Three domains of residential care are subsidised by the ACFI: [6]

  • Activities of Daily Living Domain (ACFI Questions 1-5; Nutrition, Mobility, Personal Hygiene, Toileting and Continence) Ratings calculated from completing checklists in this domain determines the level of the subsidy.
  • Behaviour Domain (ACFI Questions 6-10; Cognitive Skills, Wandering, Verbal Behaviour, Physical Behaviour and Depression). Ratings calculated from completing checklists in this domain determines the level of the subsidy.
  • Complex Health Care Domain (ACFI Questions 11-12; Medication and Complex Health Care Procedures) Ratings calculated from completing checklists in this domain determines the level of the subsidy.

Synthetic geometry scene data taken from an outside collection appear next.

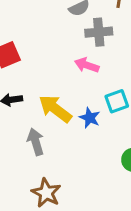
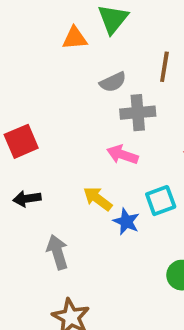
yellow arrow: (55, 109) -> (98, 199), moved, size x0.7

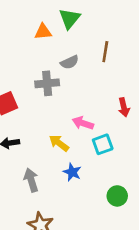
gray cross: (138, 113) -> (47, 83), moved
pink arrow: (122, 155) -> (83, 123), moved
blue star: (126, 222) -> (72, 172), moved

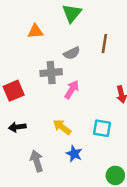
orange triangle: (43, 32) -> (35, 31), moved
pink arrow: (83, 123) -> (72, 90), moved, turned 102
cyan square: (103, 144) -> (102, 128), turned 30

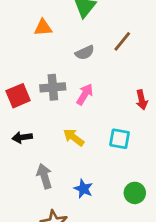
brown line: (104, 44) -> (122, 41), turned 30
gray cross: (51, 73) -> (53, 87), moved
blue star: (74, 154) -> (83, 189), moved

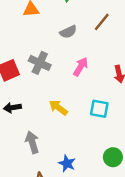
gray cross: (53, 87) -> (40, 63), turned 30
pink arrow: (85, 94) -> (81, 67), moved
blue star: (83, 189) -> (67, 163), moved

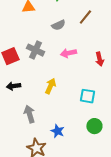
pink arrow: (81, 67) -> (68, 53), turned -133
yellow arrow: (58, 108) -> (50, 86), turned 77
cyan square: (99, 109) -> (87, 96), moved

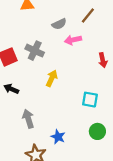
pink arrow: (68, 53) -> (73, 40), moved
black arrow: (13, 86) -> (11, 89), turned 32
yellow arrow: (50, 86) -> (52, 78), moved

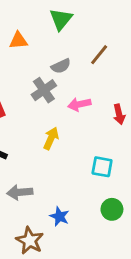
pink arrow: (73, 40) -> (79, 104), moved
gray cross: (35, 51) -> (44, 90), moved, turned 30
gray arrow: (28, 119) -> (20, 192), turned -78

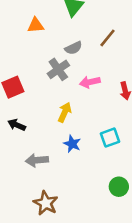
cyan square: (102, 167) -> (110, 138), turned -30
green circle: (112, 209) -> (119, 187), moved
blue star: (59, 216) -> (72, 144), moved

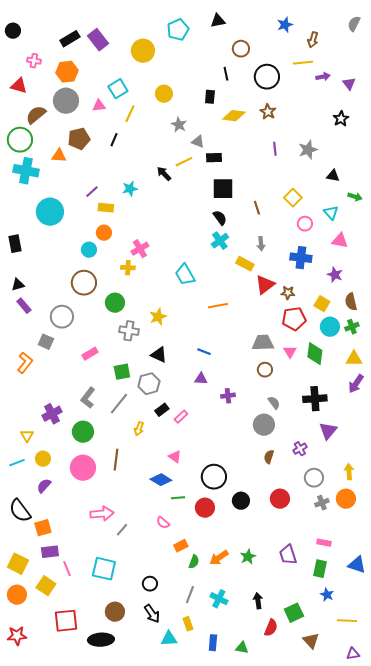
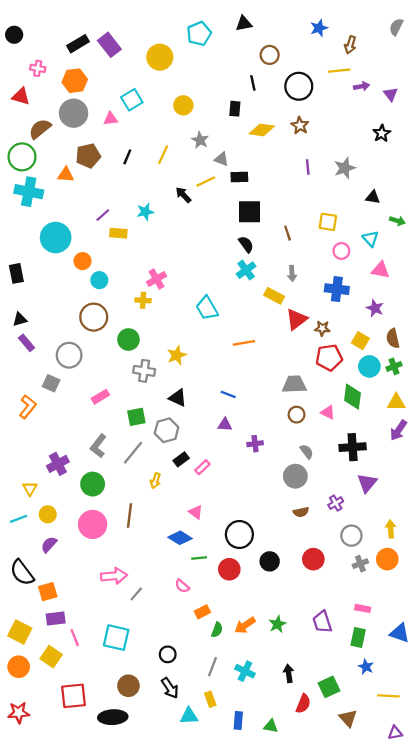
yellow line: (130, 114) -> (163, 155), moved
yellow square: (293, 198) -> (328, 222), turned -36
orange circle: (104, 233) -> (83, 261), moved
pink triangle: (290, 352) -> (328, 412), moved, turned -32
brown semicircle: (269, 457) -> (301, 512), turned -120

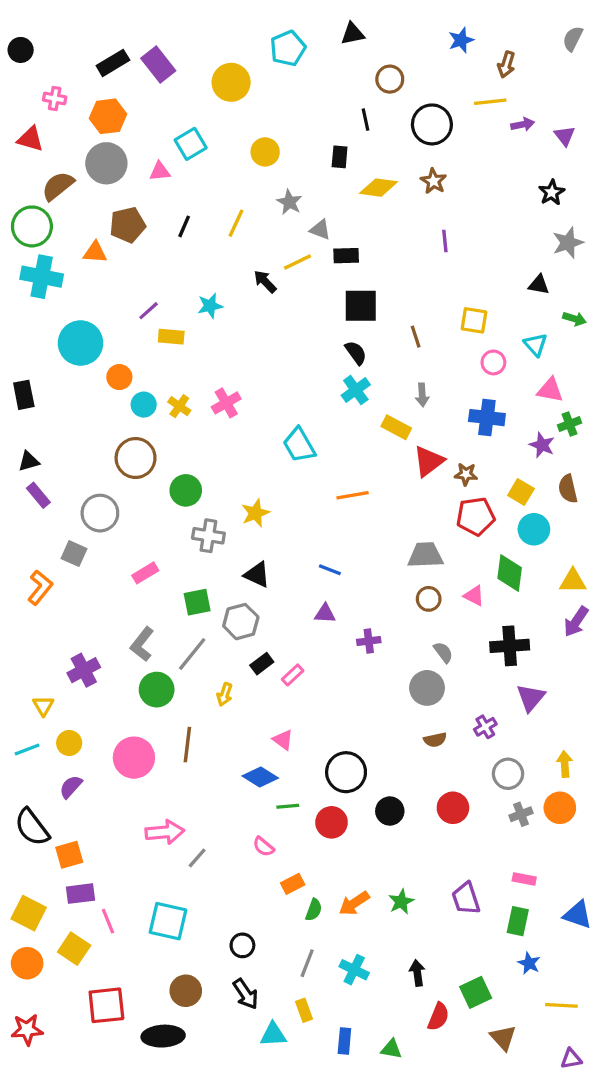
gray star: (345, 168) -> (568, 243), moved
yellow cross: (143, 300) -> (179, 406), moved, turned 32
green cross: (394, 366) -> (570, 424), moved
green circle: (93, 484) -> (157, 690), moved

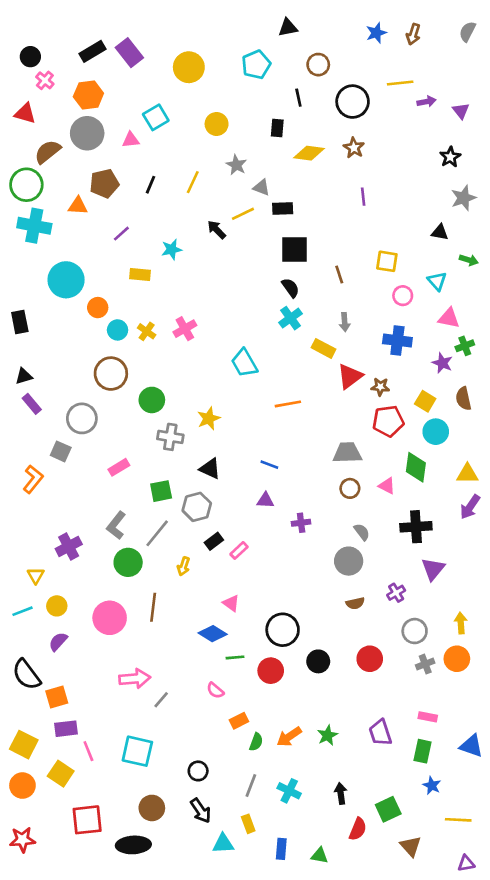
cyan pentagon: (288, 48) -> (256, 65), moved
black circle: (21, 50) -> (30, 57), moved
brown arrow: (506, 65) -> (413, 34), moved
pink cross: (55, 99) -> (45, 80), turned 30
purple line: (149, 311) -> (121, 234), moved

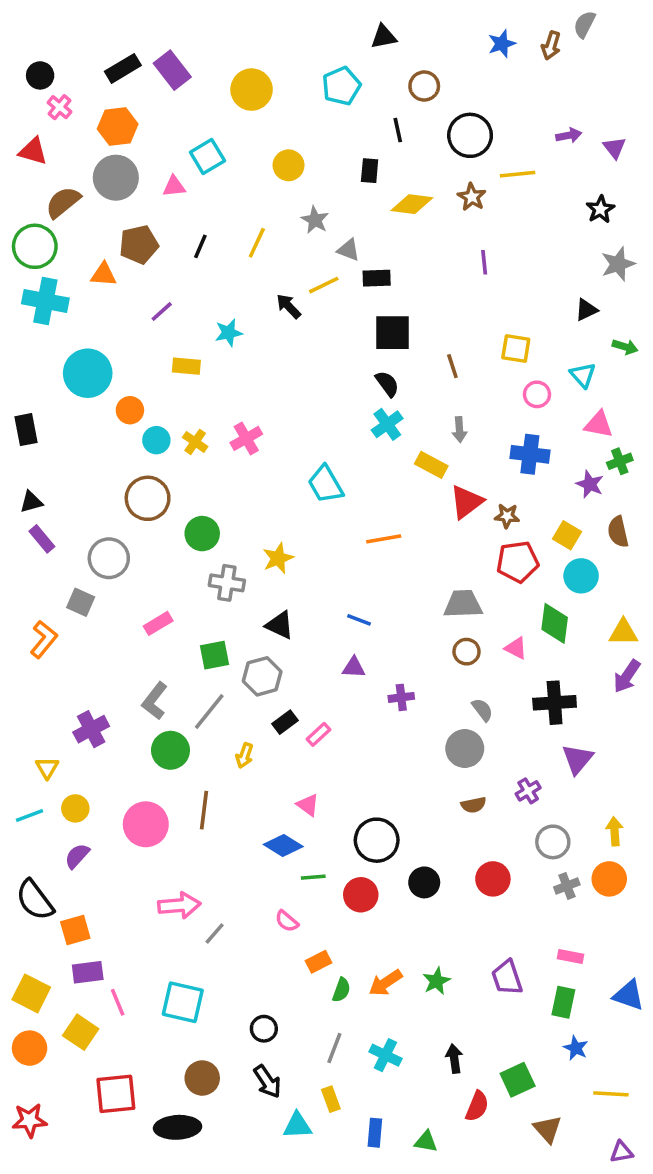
gray semicircle: (467, 32) -> (585, 24), moved
yellow line: (400, 83) -> (518, 174), moved
black triangle: (440, 232) -> (586, 310), turned -36

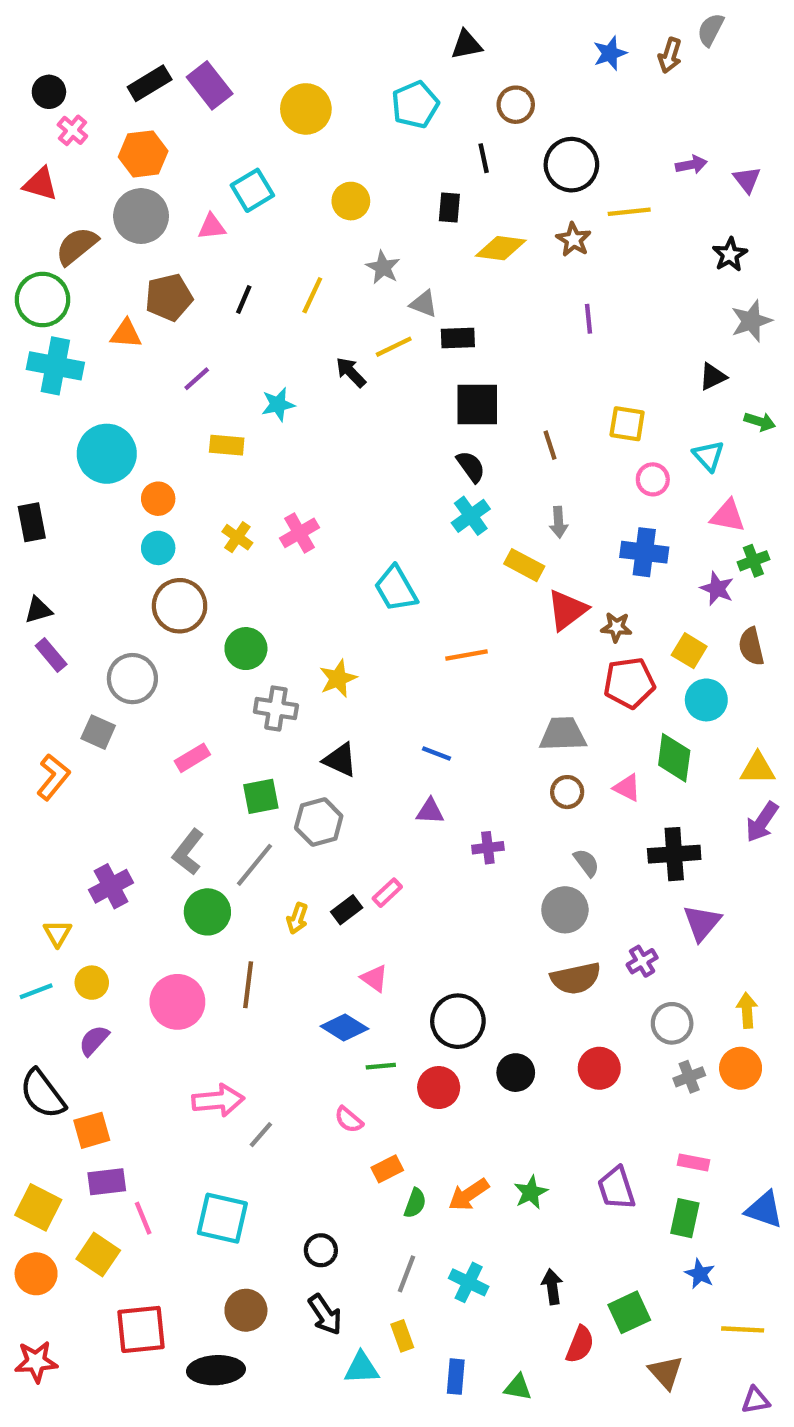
cyan circle: (156, 440) -> (158, 548), moved
black rectangle: (285, 722) -> (347, 910), moved
brown semicircle: (474, 805) -> (576, 978), size x1.6

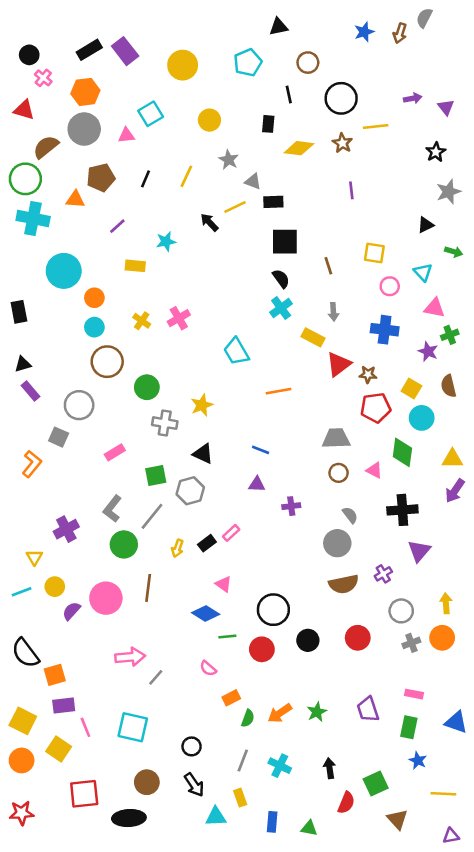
purple semicircle: (94, 1040) -> (71, 611), moved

The amount payable in respect of a particular care recipient depends on the ratings (A, B, C or D where relevant) determined for each of the ACFI questions (1–12) as well as the supporting documentation provided in the Answer Appraisal Pack against each of the ratings. Diagnoses are also required to be contained in the ACFI Answer Appraisal Pack and are used to support the claim for subsidy. Work is underway to investigate alternative approaches to determining residential care funding that delivers more stable funding arrangements. The government has been engaging with the sector on the development of this longer-term reform.

Page updated 25 June 2019

  • References

  1. Royal Commission into Aged Care Quality and Safety. Navigating the maze: an overview of Australia's current aged care system - Background Paper 1 (1.87MB pdf). Royal Commission into Aged Care Quality and Safety; 2019 Feb.
  2. Deloitte Access Economics Pty Ltd. Australia’s aged care sector: economic contribution and future directions (1.07MB pdf). Australia: Deloitte Access Economics Pty Ltd; 2016 Jun.
  3. Australian Government Department of Health. 2017-18 Report on the Operation of the Aged Care Act 1997. Canberra: Australian Government Department of Health; 2018 Nov.
  4. Australian Government Aged Care Financing Authority. Sixth Report on the Funding and Financing of the Aged Care Sector. Canberra: Australian Government Aged Care Financing Authority; 2018 Jul.
  5. Australian Institute of Health and Welfare (AIHW). Palliative care services in Australia [Internet]. 2019 [updated 2018 Oct 17; cited 2019 Apr 24].
  6. Australian Government Department of Health. Aged Care Funding Instrument (ACFI) User Guide. Canberra: Australian Government Department of Health; 2016.